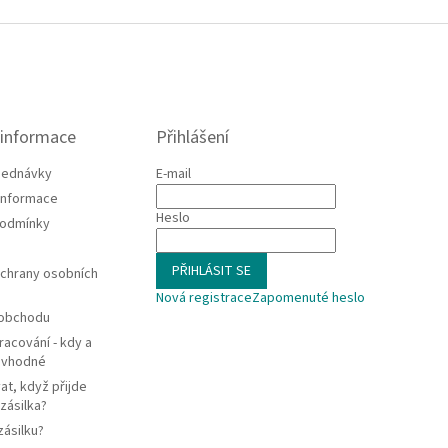
 informace
Přihlášení
jednávky
E-mail
 informace
Heslo
podmínky
PŘIHLÁSIT SE
chrany osobních
Nová registrace
Zapomenuté heslo
 obchodu
racování - kdy a
e vhodné
at, když přijde
zásilka?
zásilku?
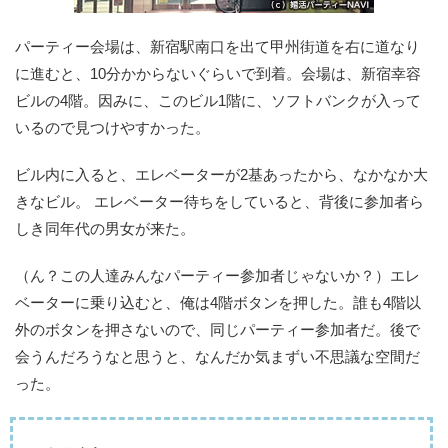
パーティー会場は、新宿駅南口を出て甲州街道を右に道なり
に進むと、10分かからないぐらいで到着。会場は、新宿幸容
ビルの4階。因みに、このビル1階に、ソフトバンクが入って
いるので見つけやすかった。
ビル内に入ると、エレベーターが2基あったから、なかなか大
きなビル。 エレベーター待ちをしていると、背後に参加者ら
しき同年代の男女が来た。
（ん？この人達みんなパーティー参加者じゃないか？）エレ
ベーターに乗り込むと、俺は4階ボタンを押した。誰も4階以
外のボタンを押さないので、同じパーティー参加者だ。後で
会うんだろうなと思うと、なんだか気まずい不思議な空間だ
った。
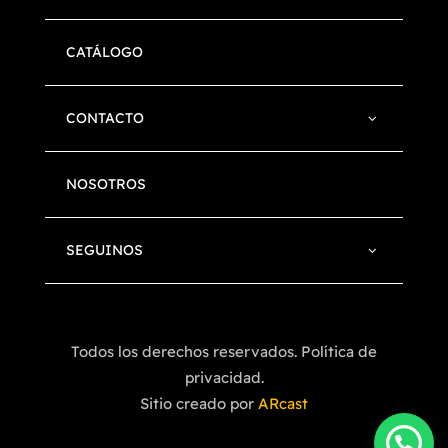
CATÁLOGO
CONTACTO
NOSOTROS
SEGUINOS
Todos los derechos reservados. Política de
privacidad.
Sitio creado por
ARcast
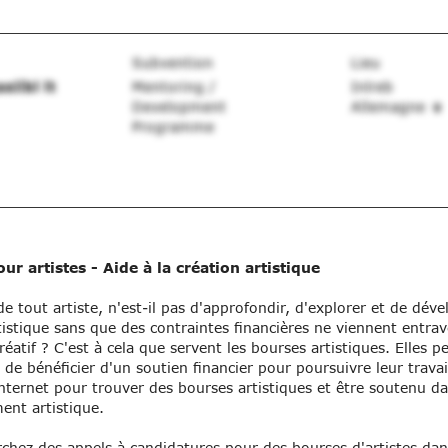
Subvention
Lieu
eilbl lt
Mentoring /
Inlreb
Development
Allemagne
Programme
ur artistes - Aide à la création artistique
de tout artiste, n'est-il pas d'approfondir, d'explorer et de déve
tistique sans que des contraintes financières ne viennent entra
réatif ? C'est à cela que servent les bourses artistiques. Elles 
s de bénéficier d'un soutien financier pour poursuivre leur travai
Internet pour trouver des bourses artistiques et être soutenu d
nt artistique.
chez des appels à candidatures pour des bourses d'artistes da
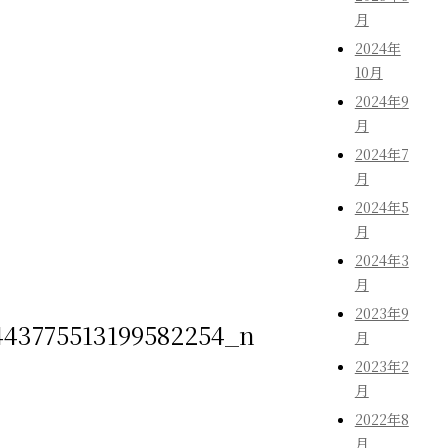
月
2024年
10月
2024年9
月
2024年7
月
2024年5
月
2024年3
月
2023年9
443775513199582254_n
月
2023年2
月
2022年8
月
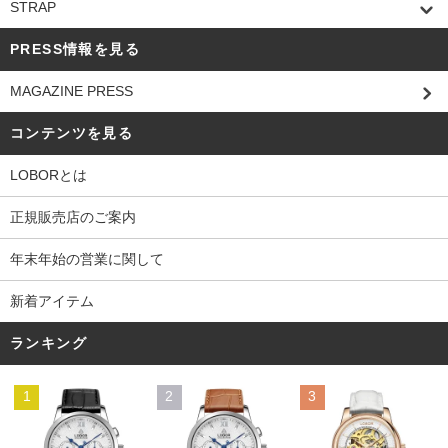
STRAP
PRESS情報を見る
MAGAZINE PRESS
コンテンツを見る
LOBORとは
正規販売店のご案内
年末年始の営業に関して
新着アイテム
ランキング
1
2
3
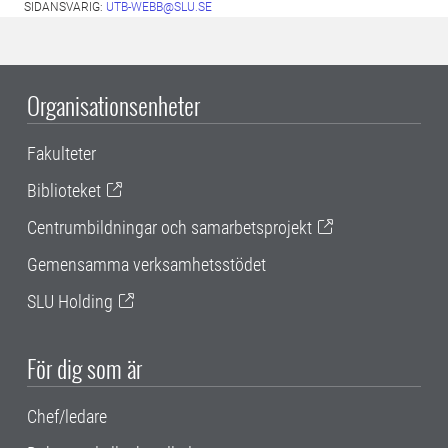
SIDANSVARIG:
UTB-WEBB@SLU.SE
Organisationsenheter
Fakulteter
Biblioteket
Centrumbildningar och samarbetsprojekt
Gemensamma verksamhetsstödet
SLU Holding
För dig som är
Chef/ledare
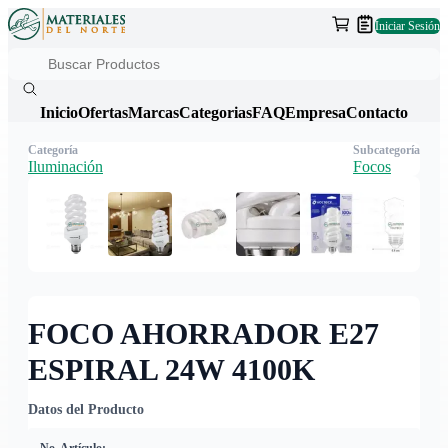
Iniciar Sesión
Inicio
Ofertas
Marcas
Categorias
FAQ
Empresa
Contacto
Categoría
Subcategoría
Iluminación
Focos
FOCO AHORRADOR E27
ESPIRAL 24W 4100K
Datos del Producto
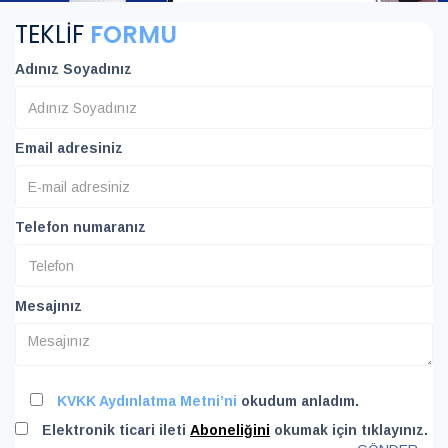
TEKLİF
FORMU
Adınız Soyadınız
Email adresiniz
Telefon numaranız
Mesajınız
KVKK Aydınlatma Metni’ni
okudum anladım.
Elektronik ticari ileti
Aboneliğini
okumak için tıklayınız.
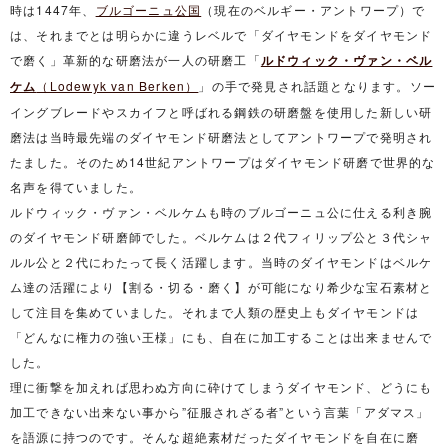
時は1447年、
ブルゴーニュ公国
（現在のベルギー・アントワープ）で
は、それまでとは明らかに違うレベルで「ダイヤモンドをダイヤモンド
で磨く」革新的な研磨法が一人の研磨工「
ルドウィック・ヴァン・ベル
ケム
（Lodewyk van Berken）
」の手で発見され話題となります。ソー
イングブレードやスカイフと呼ばれる鋼鉄の研磨盤を使用した新しい研
磨法は当時最先端のダイヤモンド研磨法としてアントワープで発明され
たました。そのため14世紀アントワープはダイヤモンド研磨で世界的な
名声を得ていました。
ルドウィック・ヴァン・ベルケムも時のブルゴーニュ公に仕える利き腕
のダイヤモンド研磨師でした。ベルケムは２代フィリップ公と３代シャ
ルル公と２代にわたって長く活躍します。当時のダイヤモンドはベルケ
ム達の活躍により【割る・切る・磨く】が可能になり希少な宝石素材と
して注目を集めていました。それまで人類の歴史上もダイヤモンドは
「どんなに権力の強い王様」にも、自在に加工することは出来ませんで
した。
理に衝撃を加えれば思わぬ方向に砕けてしまうダイヤモンド、どうにも
加工できない出来ない事から”征服されざる者”という言葉「アダマス」
を語源に持つのです。そんな超絶素材だったダイヤモンドを自在に磨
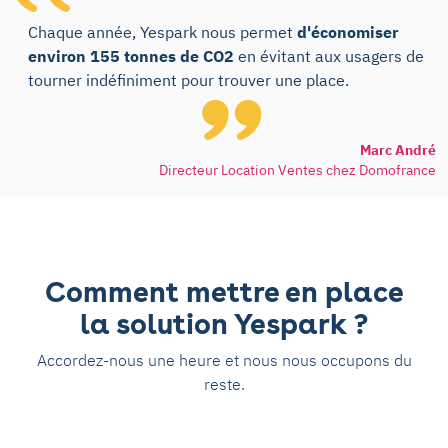
Chaque année, Yespark nous permet
d'économiser
environ 155 tonnes de CO2
en évitant aux usagers de
tourner indéfiniment pour trouver une place.
Marc André
Directeur Location Ventes chez Domofrance
Comment mettre en place
la solution Yespark ?
Accordez-nous une heure et nous nous occupons du
reste.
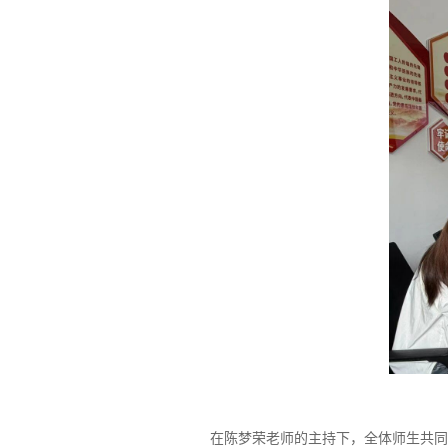
在陈梦荣老师的主持下
，全体师生共同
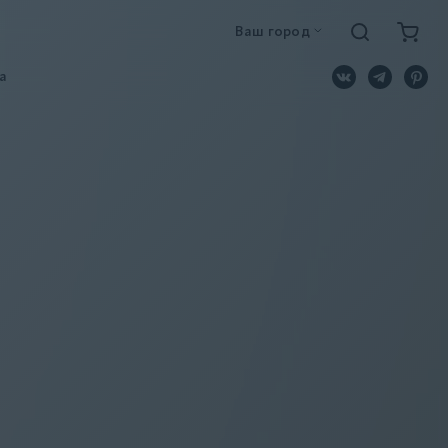
Ваш город
a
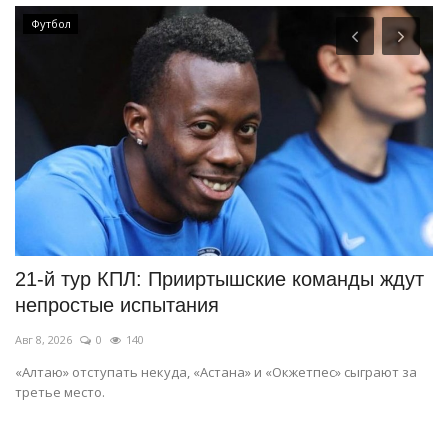
Футбол
ку
21-й тур КПЛ: Прииртышские команды ждут
О
непростые испытания
с
Авг 8, 2026
0
140
Ав
«Алтаю» отступать некуда, «Астана» и «Окжетпес» сыграют за
По
третье место.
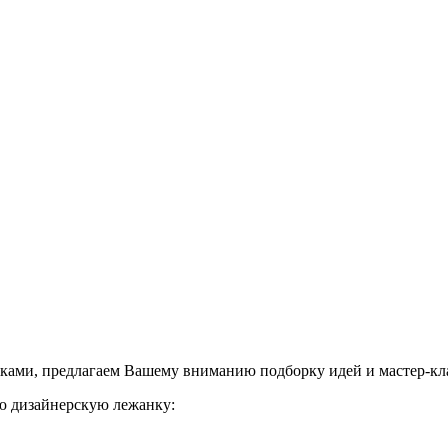
уками, предлагаем Вашему вниманию подборку идей и мастер-кл
ую дизайнерскую лежанку:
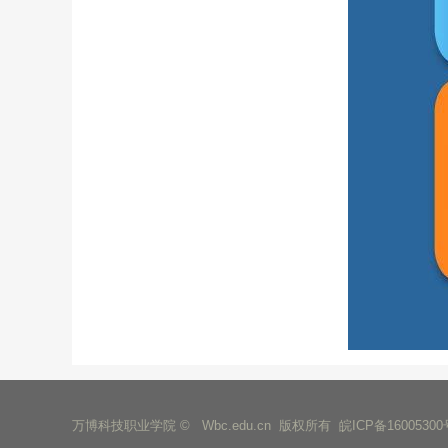
万博科技职业学院 © Wbc.edu.cn 版权所有
皖ICP备16005300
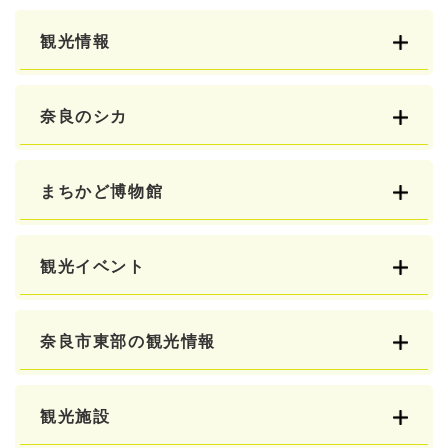
観光情報
奈良のシカ
まちかど博物館
観光イベント
奈良市東部の観光情報
観光施設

■ ■ ■ ■ ■ ■ ■

Whenever a line in the entries above includes the word "place", pull that line out.

EXERCISE ANSWER:
tourner indéfiniment pour trouver une place.
Comment mettre en place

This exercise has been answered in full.